1 - I think it's more about locking in the BEA portal owners they acquired. Websphere has a collaboration stack, Oracle did not (until now). As you said, there won't be many customers who aren't already a BEA/Oracle shop.

2 - It did not get traction because it did not work. OCS is a gold-standard manifestation of a "markenting only" product; we attempted to evaluate it a couple years ago, and even with a gold oracle partner and sr oracle consultant on site for an extended period, the POC never started because they could not make it work. The idea that integration is a differentiator is truly laughable; the pieces were cobbled together, require different things for each (admin through to user stuff), no consistency and the UI functionality that was supposed to work, was poorly designed, poorly thought out, god-awfully labor intensive, and was simply broken to boot. The admin environment was the worst I have ever seen going back 20 years to DEC All-in-One circa early 90's, and DEC's product was superior to OCS in that regard.

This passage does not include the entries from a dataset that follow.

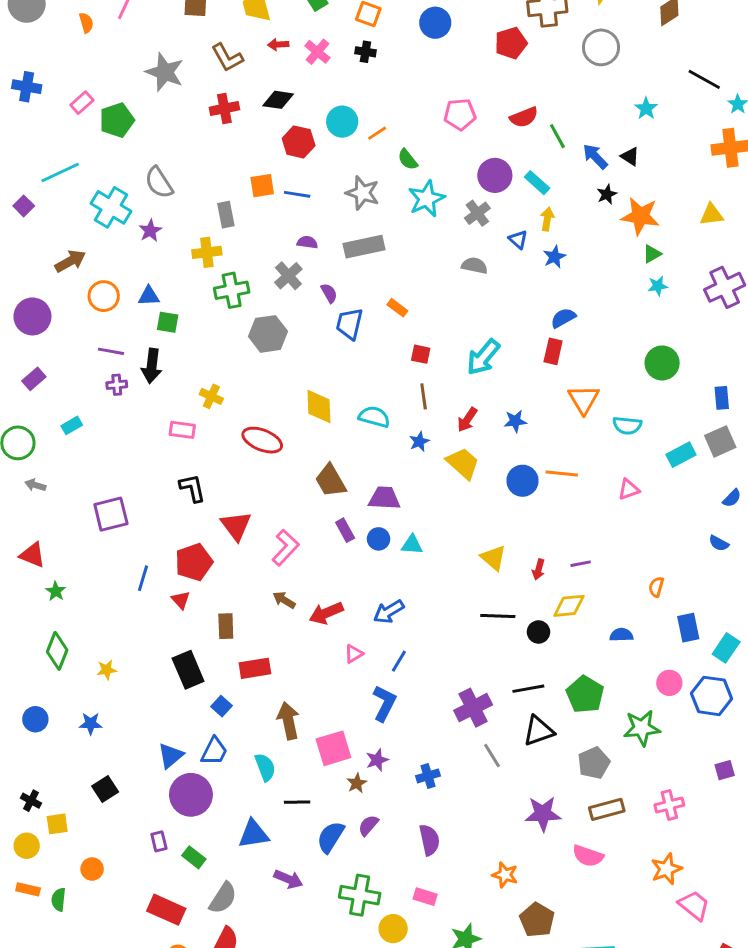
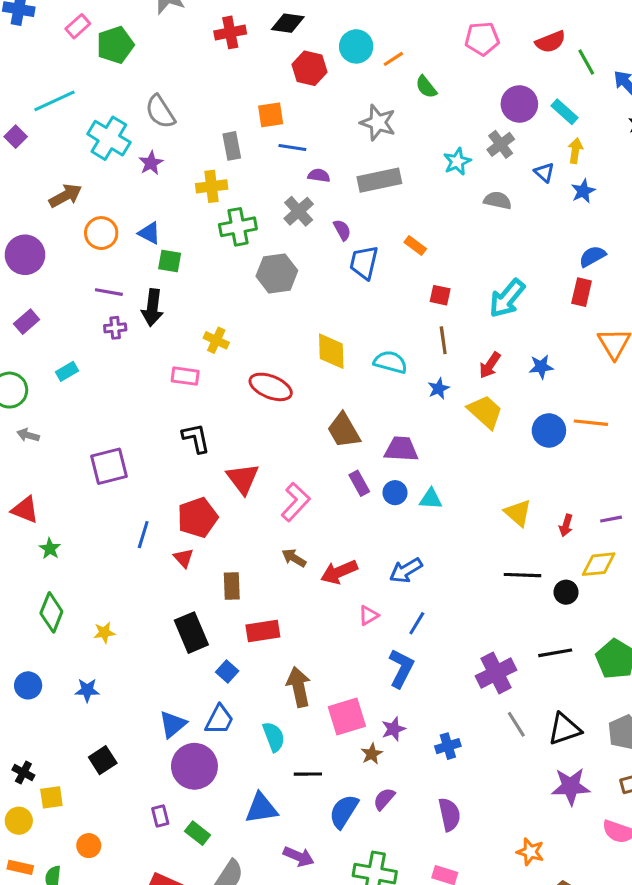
blue line: (297, 194) -> (292, 148), moved
cyan star: (427, 199) -> (457, 162), moved, size x0.7
blue triangle: (149, 296) -> (149, 233), turned 30
black triangle: (538, 731) -> (564, 729), moved

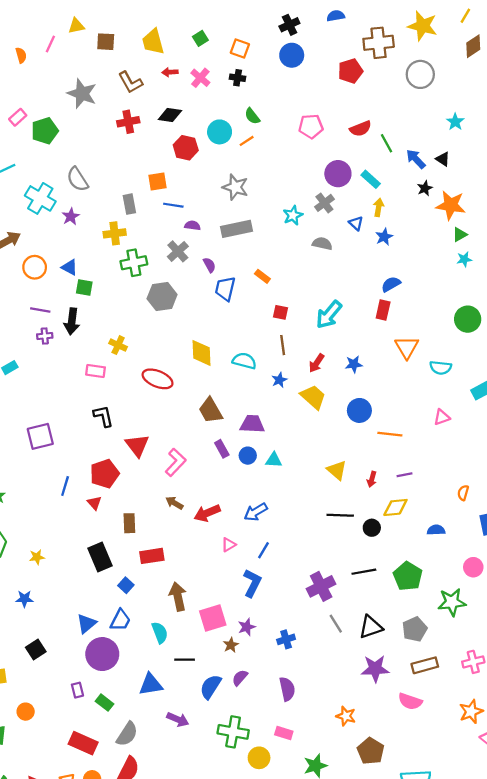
green semicircle: (426, 87) -> (252, 116), moved
orange line: (591, 423) -> (390, 434), moved

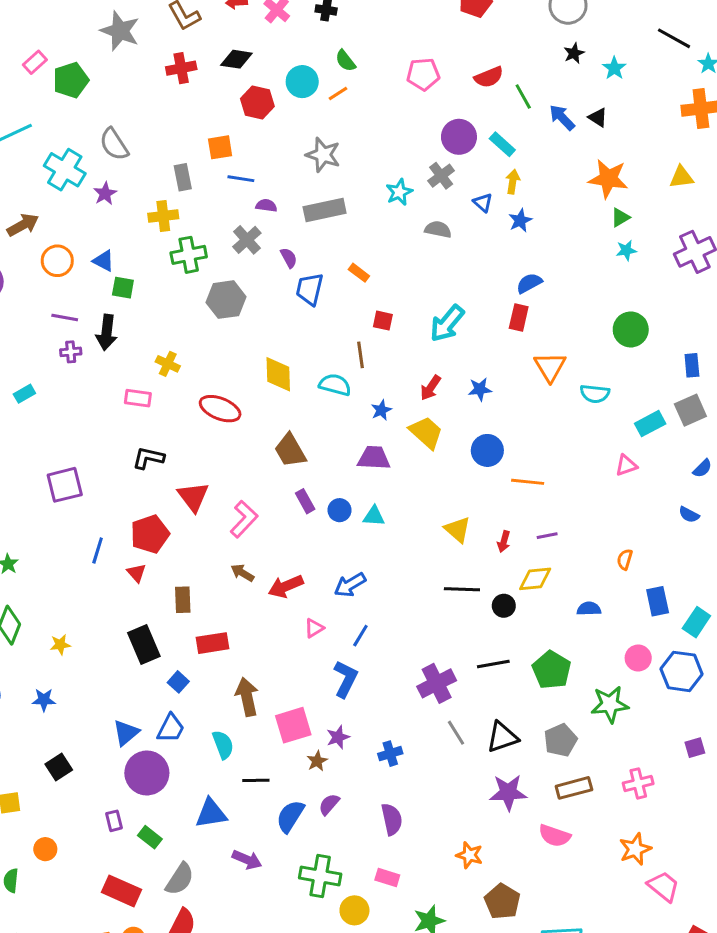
black star: (425, 188) -> (574, 53), moved
brown line: (283, 345) -> (360, 355), moved
black L-shape: (103, 416) -> (148, 458), turned -65
pink triangle: (442, 417) -> (626, 465), moved
purple trapezoid: (252, 424) -> (374, 458), moved

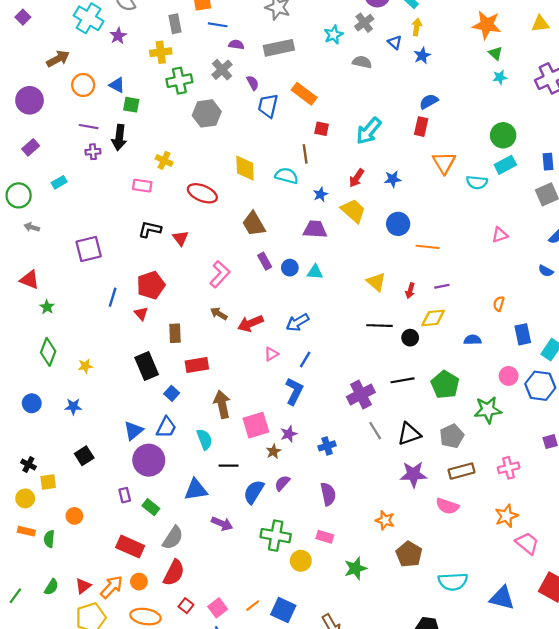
green triangle: (620, 217) -> (495, 53), turned -48
orange rectangle: (359, 273) -> (304, 94), size x1.6
cyan rectangle: (650, 424) -> (505, 165), moved
red triangle: (193, 497) -> (180, 238), moved, size x0.7

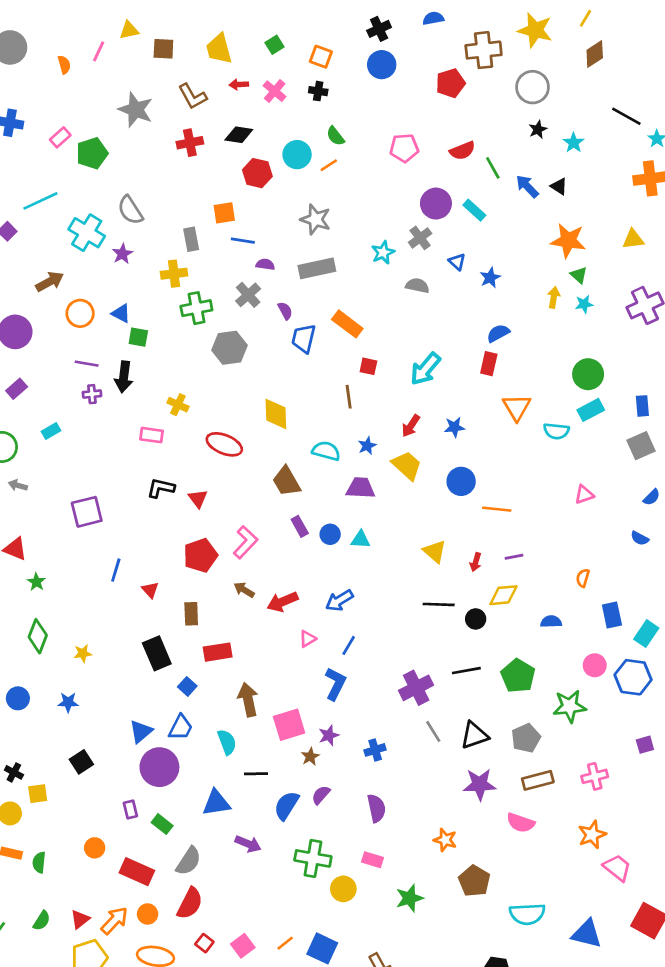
yellow arrow: (417, 27) -> (554, 297), moved
cyan semicircle: (287, 176) -> (326, 451), moved
red pentagon: (151, 285) -> (200, 555), moved
orange circle: (74, 516) -> (95, 848), moved

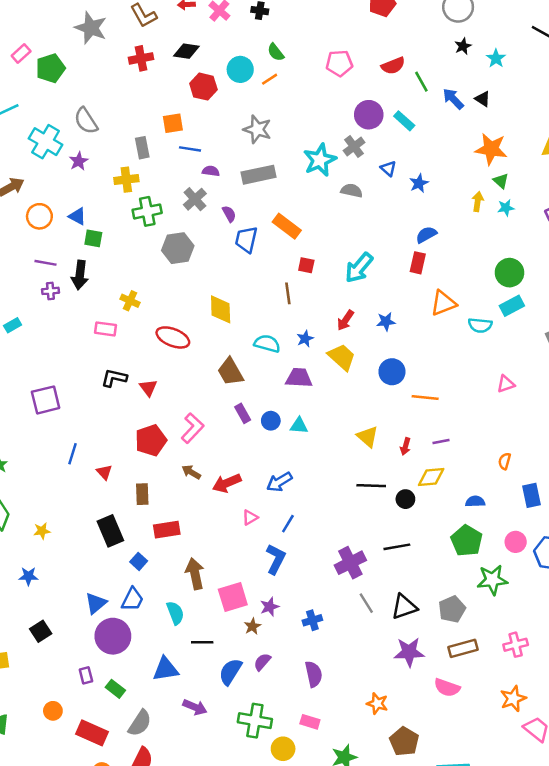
cyan star: (383, 252) -> (320, 160), size x1.5
orange triangle: (517, 407) -> (443, 303), turned 40
green pentagon: (518, 676) -> (467, 541), moved

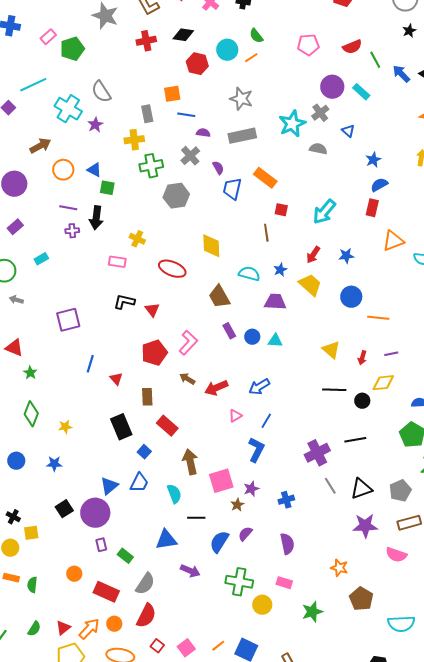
blue star: (419, 183) -> (373, 160), moved
red rectangle: (167, 530) -> (167, 426), turned 50
purple circle: (113, 636) -> (95, 513), moved

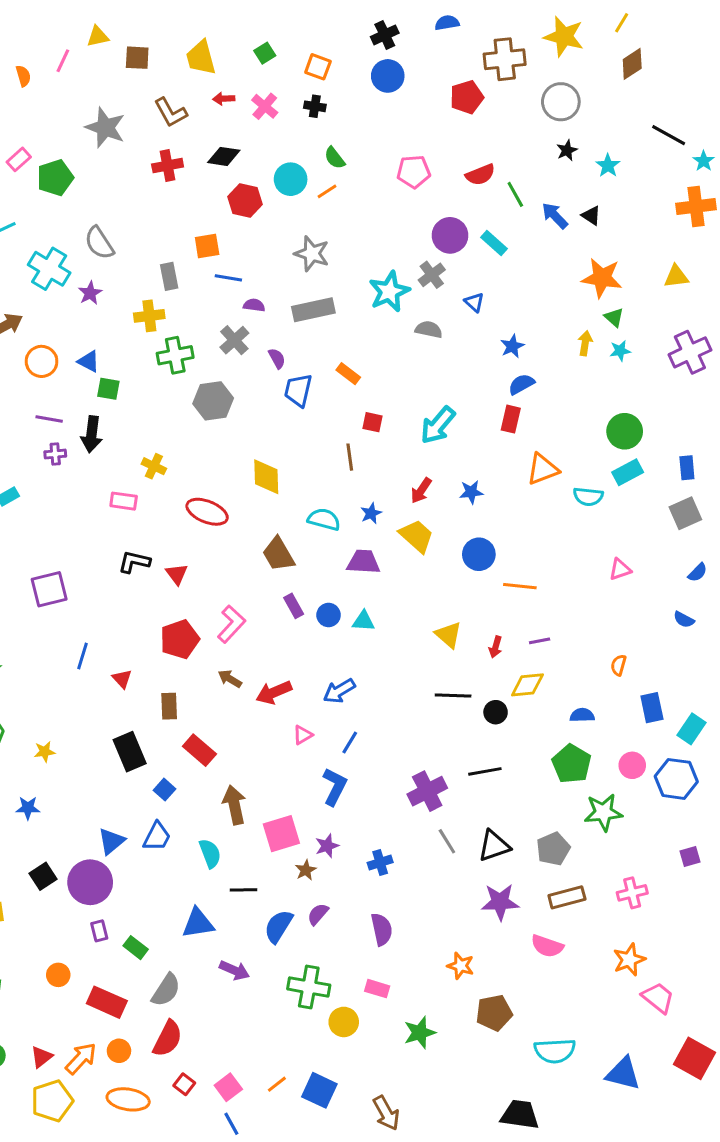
orange rectangle: (265, 178) -> (348, 374), size x0.7
brown pentagon: (361, 599) -> (494, 1013), turned 30

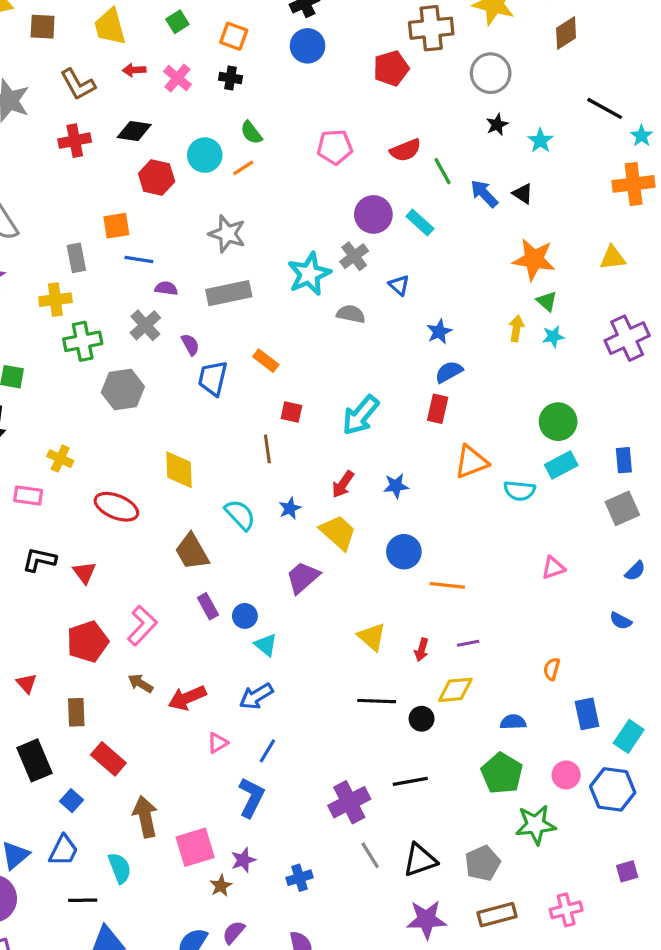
cyan semicircle: (324, 519) -> (240, 515), turned 32
purple trapezoid: (363, 562) -> (303, 577), moved, turned -44
cyan triangle: (363, 621) -> (266, 645), moved, turned 35
black line: (243, 890) -> (83, 900), moved

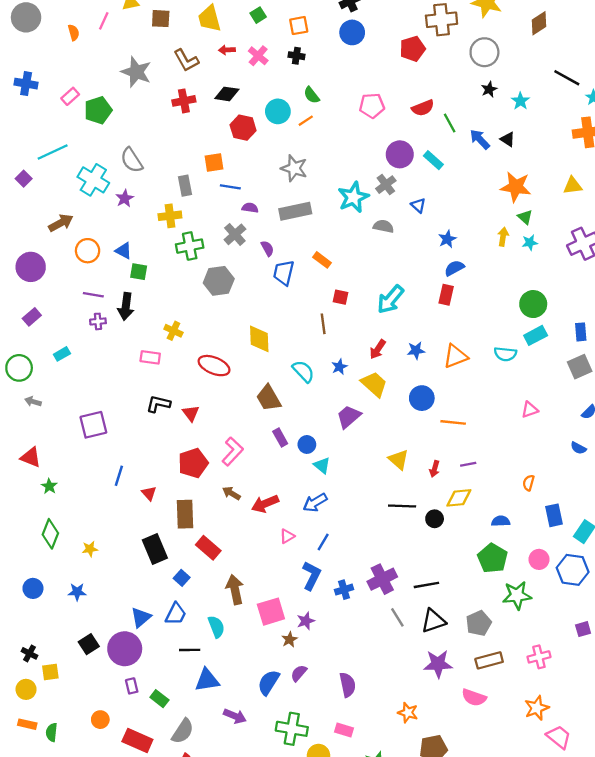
orange square: (234, 36) -> (299, 26), turned -30
orange triangle: (471, 462) -> (455, 356), moved
brown rectangle: (76, 712) -> (185, 514), size x1.4
black line: (410, 781) -> (426, 585), moved
blue cross: (300, 878) -> (344, 590), moved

It could not route mail, to itself (!!!!) no kidding, and to find out what it did or did not do, we have to look at the logs on the existing lab MTA's to get any idea what didn't happen.

At 0.3% of the market then, a large percentage of which was Oracle corporation itself and think.com (a subsidiary to whom Oracle gave licenses away to), it was not a threat to IBM, MS or Novell (or Emumail for that matter)at that time, nor will it ever be.